Ora, l’idea di togliere il voto agli anziani, secondo quanto scrive Grillo «nasce dal presupposto che una volta raggiunta una certa età, i cittadini saranno meno preoccupati del futuro sociale, politico ed economico, rispetto alle generazioni più giovani, e molto meno propensi a sopportare le conseguenze a lungo termine delle decisioni politiche». E poi: «In tal caso, i loro voti dovrebbero essere eliminati del tutto, per garantire che il futuro sia modellato da coloro che hanno un reale interesse nel vedere realizzato il proprio disegno sociale – aggiunge ancora il fondatore del Movimento. Gli elettori sono, in larga misura, guidati dal proprio interesse personale, e l’affluenza relativamente bassa degli elettori più giovani può essere in parte causata dal sentirsi alienati da un sistema politico gestito da persone che non considerano della loro stessa natura».
Un vero teorema della contrazione anagrafica dei diritti civili, che riduce gli spazi di agibilità democratica ad un’area di immaginifica fruibilità di azioni e comportamenti legati al soddisfacimento di interessi a pulsione immediata: un presentismo che nega la vita trascorsa come esperienza da mettere a disposizione delle generazioni future, che conculca l’idea stessa di cultura come insieme di valori esperiti e tramandati, che destina alla fascia della cosiddetta “terza età” occupazioni del tutto ininfluenti rispetto ad un contesto sociale. Insomma gli anziani messi al bando di ogni decisione, dovranno adeguarsi al voto dei loro eredi.

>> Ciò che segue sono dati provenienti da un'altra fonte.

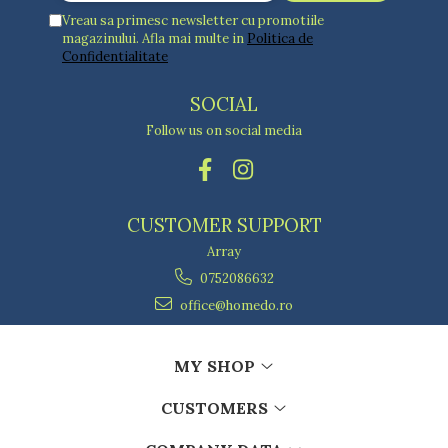
Vreau sa primesc newsletter cu promotiile
magazinului. Afla mai multe in
Politica de
Confidentialitate
SOCIAL
Follow us on social media
CUSTOMER SUPPORT
Array
0752086632
office@homedo.ro
MY SHOP
CUSTOMERS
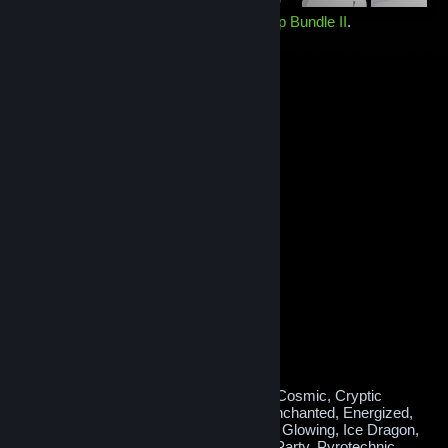
Holds a random item from the
Elver Map Bundle II
.
Contains one of the following 16 items:
#1 Medal
Vest
Clown Hair
Hat
Duffle Bag
Backpack
Feline Hair
Hat
Headset
Mask
Nerdy Glasses
Operator Cap
Hat
Pilot Respirator
Mask
Radio Backpack
Shoulder Falcon
Vest
Tank Hat
Feathered Hat
Obsidian Nightraider
Skin
Octavio
Backpack
Rainbow PDW
Skin
Runic Cape
Backpack
or, very rarely, a
Mythical Variant!
Potential Mythical effects:
Atomic, Blossoming, Burning, Confetti, Cosmic, Cryptic
Runes, Crystal Shards, Decked Out, Enchanted, Energized,
Fire Dragon, Freezing, Frosty, Glitched, Glowing, Ice Dragon,
Lovely, Lucky Coins, Melting, Musical, Party, Pyrotechnic,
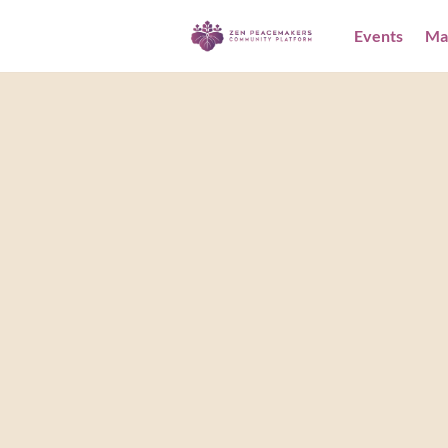
Events
Ma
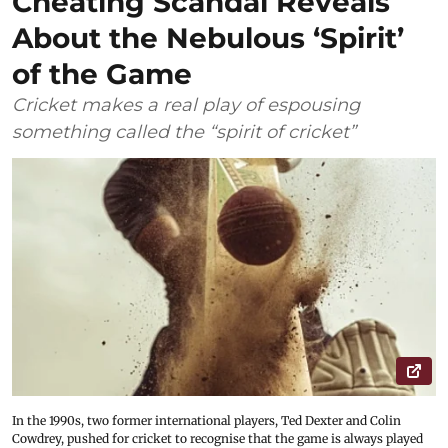
Cheating Scandal Reveals
About the Nebulous ‘Spirit’
of the Game
Cricket makes a real play of espousing
something called the “spirit of cricket”
In the 1990s, two former international players, Ted Dexter and Colin
Cowdrey, pushed for cricket to recognise that the game is always played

Si potrebbe cominciare paradossalmente dal condominio: già in quel contesto potrebbero votare solo gli infrasessantacinquenni (anche se si tratta di coloro che dopo aver lavorato una vita hanno potuto acquistare la casa di abitazione): quindi i figli, i nipoti e i pronipoti. Un giorno magari anche in qualche modo gli animali domestici poiché (lo dice una Sentenza di Cassazione) fanno già parte del nucleo familiare e – secondo un disegno di legge dell’On.le Michela Brambilla – potrebbero essere inseriti nello stato di famiglia.
Dopo il condominio tutto il resto: il comitato di quartiere, il comune, la regione, il parlamento.
Si arriverà dunque a realizzare l’idea non solo di una democrazia virtuale attraverso il web ma anche quello di una democrazia minoritaria, dalla quale gli anziani sarebbero espulsi come una categoria di soggetti defedati e condannati alla morte civile prima di quella fisica?
Ma la lungimiranza del Grillo nazional-popolare previene le obiezioni: «La prima opposizione sarebbe quella della discriminazione, fondata sull’età. Ma è falso, affinché vi sia discriminazione vi deve essere un trattamento diverso tra due o più gruppi/identità basato su alcune caratteristiche arbitrarie. In questo caso, le politiche differenziate per età non dividono la popolazione in due o più gruppi, poiché tutti, alla fine, diventiamo anziani. Quindi non c’è ingiustizia».
In buona sostanza e per concludere: dopo una vita di lavoro, di fatiche e di esperienze (vero tesoro a disposizione dei giovani) ci attende una vecchiaia di marginalizzazione e di esclusione dalla vita democratica e – di converso – da quella sociale se è vero che la prima supporta la seconda.
Una bella soddisfazione, non c’è che dire.